I guess many traditional pattern matching IDS’s also are in need of protocol identification, since that would allow them to limit the scope of what patterns to look for in a session depending on the application layer protocol.

Robert Graham said...

I've never taken Richard Bejtlich seriously. He rips on BlackICE/Proventia because it's not open source, but fails to understand anything the product does. It has had port-independent protocol identification since 1998, eight years before his blog post.

mokum von Amsterdam said...

The power of appreciation.

How really kind and good of you to point out the improvement within Snort and even pointing out ways to improve it even more. I am sure this will help the Snort devs more then anything.

Anonymous said...

excellent post .... just one comment ..Proventia scaling upto 6Gbps has lot more to do with with its custom hardware architecture ..but having said that it's still twice as fast as snort...

Martin said...

This "hypothetical" extension is the current Snort HTTP preprocessor which allows this rule to be written like:

alert tcp $HOME_NET any -> $EXTERNAL_NET $HTTP_PORTS (\
msg:"ET P2P ABC Torrent User-Agent (ABC/ABC-3.1.0)"; \
flow:to_server,established; \
content:"User-Agent\: ABC/ABC"; nocase; \
http_header; sid:2003475;)

I've been urging the folks on the EMERGING (not "emergency") threats.net list to take advantage of the HTTP preprocessor for exactly the reasons you have described. When running the HTTP preproc, which has been enabled by default for a long time, all packets on port 80 and any other ports you specify (yes, PIPI would be nicer) get parsed as HTTP requests and responses. So, using plain old content matches means you are double matching the packets, first to parse HTTP, then to content search. When using the "http_header" content modifier, the content search is restricted to the few bytes parsed as the HTTP header and is therefore much faster and less prone to false positives.

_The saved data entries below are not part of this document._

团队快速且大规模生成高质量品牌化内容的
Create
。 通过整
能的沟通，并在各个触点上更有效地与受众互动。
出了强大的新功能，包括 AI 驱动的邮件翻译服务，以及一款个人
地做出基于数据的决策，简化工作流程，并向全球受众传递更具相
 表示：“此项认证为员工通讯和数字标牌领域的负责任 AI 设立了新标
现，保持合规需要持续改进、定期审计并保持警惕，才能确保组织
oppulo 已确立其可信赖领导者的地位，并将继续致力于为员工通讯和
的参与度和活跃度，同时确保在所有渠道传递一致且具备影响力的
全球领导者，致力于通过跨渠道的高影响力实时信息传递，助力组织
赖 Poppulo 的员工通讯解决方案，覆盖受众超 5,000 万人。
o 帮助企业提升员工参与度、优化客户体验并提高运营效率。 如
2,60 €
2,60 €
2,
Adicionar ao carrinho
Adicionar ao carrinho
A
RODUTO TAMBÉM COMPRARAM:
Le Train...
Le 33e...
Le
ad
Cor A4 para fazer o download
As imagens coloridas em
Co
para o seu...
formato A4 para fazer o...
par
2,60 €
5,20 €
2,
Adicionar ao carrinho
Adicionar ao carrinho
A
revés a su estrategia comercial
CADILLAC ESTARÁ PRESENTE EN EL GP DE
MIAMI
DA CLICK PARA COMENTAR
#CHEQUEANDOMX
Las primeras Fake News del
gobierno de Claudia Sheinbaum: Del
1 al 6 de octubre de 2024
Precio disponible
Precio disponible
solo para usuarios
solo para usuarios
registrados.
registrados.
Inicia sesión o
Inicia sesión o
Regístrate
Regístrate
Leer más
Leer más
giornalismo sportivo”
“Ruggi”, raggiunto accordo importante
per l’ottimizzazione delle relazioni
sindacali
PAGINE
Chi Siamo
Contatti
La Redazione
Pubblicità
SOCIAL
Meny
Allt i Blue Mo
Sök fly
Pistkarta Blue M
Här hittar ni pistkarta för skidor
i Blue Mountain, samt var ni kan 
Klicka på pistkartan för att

So, when are you going to post the Proventia code for others to review, a luxury you have been graciously guaranteed by the authors of open source software? How about the signatures? I'd love to return the favor you've done the Snort community by providing some constructive criticism for you.

Robert Graham said...

BlackICE/Proventia code is the property of IBM. I do not even have a copy of it. I have not seen it in three years. One of the problems of proprietary code is that when you leave a company, you lose access to all the code you've worked hard on for years. It's a painful experience. It feels like part of your brain is missing. When trying to solve a problem, I know where in the Proventia code I've solved something similar before, but I can't simply go reference it.

Matthew Watchinski said...

Just an FYI, http_inspect hands the detection engine the http_header keyword. This limits the detection to just HTTP headers. While not as cool as http_header.useragent = blah, it anchors matching to just http headers.

Also I've got plenty of sensors running snort doing more than 6Gbps

Richard Bejtlich said...

Hey Robert, thanks for the love. I seem to have forgotten my "rips on BlackICE/Proventia because it's not open source." If you can cite anything, I'd be interested in seeing what I've said.